The fermentation process is preferably run at a temperature that is optimal for the modified cells of the invention. Thus, for most yeasts or fungal cells, the fermentation process is performed at a temperature which is less than 42° C., preferably less than 38° C. For yeast or filamentous fungal cells, the fermentation process is preferably performed at a temperature which is lower than 35, 33, 30 or 28° C. and at a temperature which is higher than 20, 22, or 25° C.
Preferably in the fermentation processes of the invention, the cells stably maintain the nucleic acid constructs that confer to the cell the ability of isomerising xylose into xylulose, and optionally converting arabinose into D-xylulose 5-phosphate. Preferably in the process at least 10, 20, 50 or 75% of the cells retain the abilities of isomerising xylose into xylulose, and optionally converting arabinose into D-xylulose 5-phosphate after 50 generations of growth, preferably under industrial fermentation conditions.

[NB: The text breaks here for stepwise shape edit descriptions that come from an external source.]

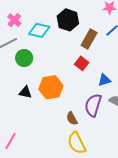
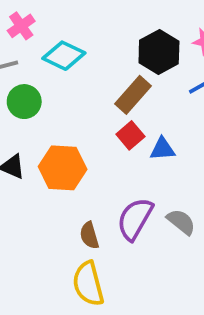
black hexagon: (68, 20) -> (159, 52), moved
brown rectangle: (89, 39) -> (133, 95), moved
blue triangle: (104, 80) -> (163, 149), moved

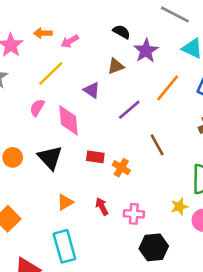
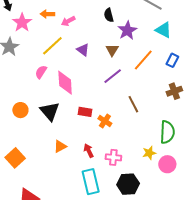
black semicircle: (122, 32) -> (109, 15), turned -136
brown triangle: (116, 66) -> (112, 50), moved, turned -40
purple triangle: (92, 90) -> (83, 50), moved
cyan rectangle: (64, 246) -> (91, 182), moved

A preferred fermentation process according to the invention is a process for the production of ethanol, whereby the process comprises the steps of: a) fermenting a medium containing a source of xylose, and optionally arabinose, with a cell as defined hereinabove, whereby the cell ferments xylose, and optionally arabinose, to ethanol, and optionally, b) recovery of the ethanol. The fermentation medium may further be performed as described above. In the process the volumetric ethanol productivity is preferably at least 0.5, 1.0, 1.5, 2.0, 2.5, 3.0, 5.0 or 10.0 g ethanol per liter per hour. The ethanol yield on xylose and/or glucose and/or arabinose in the process preferably is at least 50, 60, 70, 80, 90, 95 or 98%. The ethanol yield is herein defined as a percentage of the theoretical maximum yield, which, for xylose, glucose and arabinose is 0.51 g. ethanol per g. xylose, glucose or arabinose.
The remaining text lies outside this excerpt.